◆ **WHAT THE TASK REQUIRES**
Omit the pictures, but give back every entry below exactly as written.

╭─ DATA EXCERPTS

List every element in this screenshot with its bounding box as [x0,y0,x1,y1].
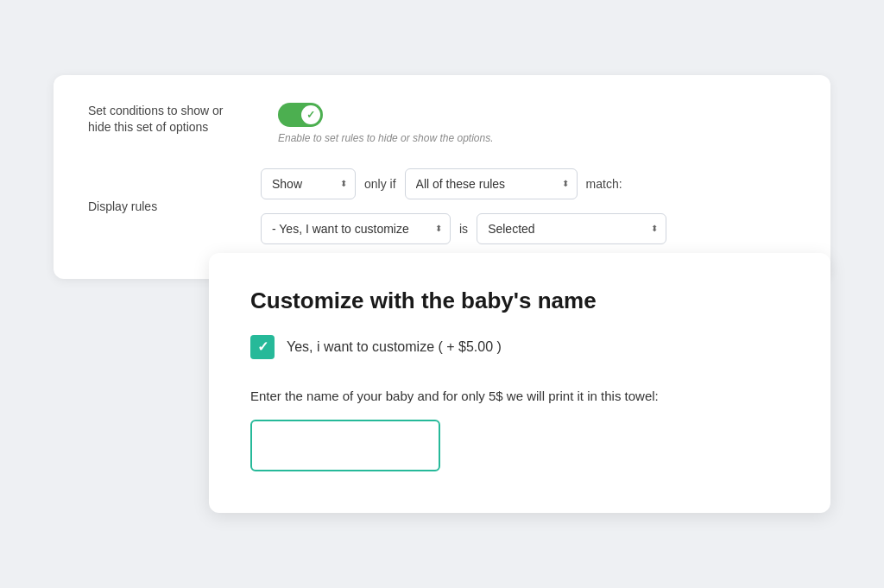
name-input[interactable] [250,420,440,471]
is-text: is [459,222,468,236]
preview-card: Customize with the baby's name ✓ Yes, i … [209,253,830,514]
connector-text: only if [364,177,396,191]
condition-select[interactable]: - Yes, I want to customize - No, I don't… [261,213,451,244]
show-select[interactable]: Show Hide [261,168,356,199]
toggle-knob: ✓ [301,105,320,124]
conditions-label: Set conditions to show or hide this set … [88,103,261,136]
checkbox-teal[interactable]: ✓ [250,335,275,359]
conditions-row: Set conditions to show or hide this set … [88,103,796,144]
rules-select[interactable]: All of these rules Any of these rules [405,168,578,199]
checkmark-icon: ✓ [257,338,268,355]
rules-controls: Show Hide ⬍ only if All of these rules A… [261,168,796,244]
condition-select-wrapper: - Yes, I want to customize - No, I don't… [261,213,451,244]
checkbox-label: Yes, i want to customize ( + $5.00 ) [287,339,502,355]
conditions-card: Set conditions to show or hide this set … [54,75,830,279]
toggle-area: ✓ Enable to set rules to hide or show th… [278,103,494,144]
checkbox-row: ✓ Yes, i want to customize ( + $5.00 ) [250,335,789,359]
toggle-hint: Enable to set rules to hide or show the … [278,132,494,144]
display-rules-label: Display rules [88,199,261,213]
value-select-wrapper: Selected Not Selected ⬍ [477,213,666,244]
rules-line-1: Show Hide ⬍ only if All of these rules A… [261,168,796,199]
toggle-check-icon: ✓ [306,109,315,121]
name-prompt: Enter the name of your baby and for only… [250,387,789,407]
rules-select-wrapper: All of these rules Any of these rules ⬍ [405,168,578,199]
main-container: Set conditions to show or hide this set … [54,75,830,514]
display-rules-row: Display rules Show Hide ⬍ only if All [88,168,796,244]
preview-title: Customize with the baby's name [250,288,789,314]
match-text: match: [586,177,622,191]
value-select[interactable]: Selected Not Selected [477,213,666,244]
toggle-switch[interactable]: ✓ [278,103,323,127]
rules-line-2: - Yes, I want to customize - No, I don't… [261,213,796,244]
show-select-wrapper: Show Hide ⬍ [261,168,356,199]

╰─

◆ **EXERCISE ANSWER**
List every element in this screenshot with its bounding box as [x0,y0,x1,y1].
name-input[interactable] [250,420,440,471]
is-text: is [459,222,468,236]
preview-card: Customize with the baby's name ✓ Yes, i … [209,253,830,514]
connector-text: only if [364,177,396,191]
condition-select[interactable]: - Yes, I want to customize - No, I don't… [261,213,451,244]
show-select[interactable]: Show Hide [261,168,356,199]
toggle-knob: ✓ [301,105,320,124]
conditions-label: Set conditions to show or hide this set … [88,103,261,136]
checkbox-teal[interactable]: ✓ [250,335,275,359]
conditions-row: Set conditions to show or hide this set … [88,103,796,144]
rules-select[interactable]: All of these rules Any of these rules [405,168,578,199]
checkmark-icon: ✓ [257,338,268,355]
rules-controls: Show Hide ⬍ only if All of these rules A… [261,168,796,244]
condition-select-wrapper: - Yes, I want to customize - No, I don't… [261,213,451,244]
checkbox-label: Yes, i want to customize ( + $5.00 ) [287,339,502,355]
conditions-card: Set conditions to show or hide this set … [54,75,830,279]
toggle-area: ✓ Enable to set rules to hide or show th… [278,103,494,144]
checkbox-row: ✓ Yes, i want to customize ( + $5.00 ) [250,335,789,359]
toggle-hint: Enable to set rules to hide or show the … [278,132,494,144]
display-rules-label: Display rules [88,199,261,213]
value-select-wrapper: Selected Not Selected ⬍ [477,213,666,244]
rules-line-1: Show Hide ⬍ only if All of these rules A… [261,168,796,199]
toggle-check-icon: ✓ [306,109,315,121]
name-prompt: Enter the name of your baby and for only… [250,387,789,407]
rules-select-wrapper: All of these rules Any of these rules ⬍ [405,168,578,199]
main-container: Set conditions to show or hide this set … [54,75,830,514]
display-rules-row: Display rules Show Hide ⬍ only if All [88,168,796,244]
preview-title: Customize with the baby's name [250,288,789,314]
match-text: match: [586,177,622,191]
value-select[interactable]: Selected Not Selected [477,213,666,244]
toggle-switch[interactable]: ✓ [278,103,323,127]
rules-line-2: - Yes, I want to customize - No, I don't… [261,213,796,244]
show-select-wrapper: Show Hide ⬍ [261,168,356,199]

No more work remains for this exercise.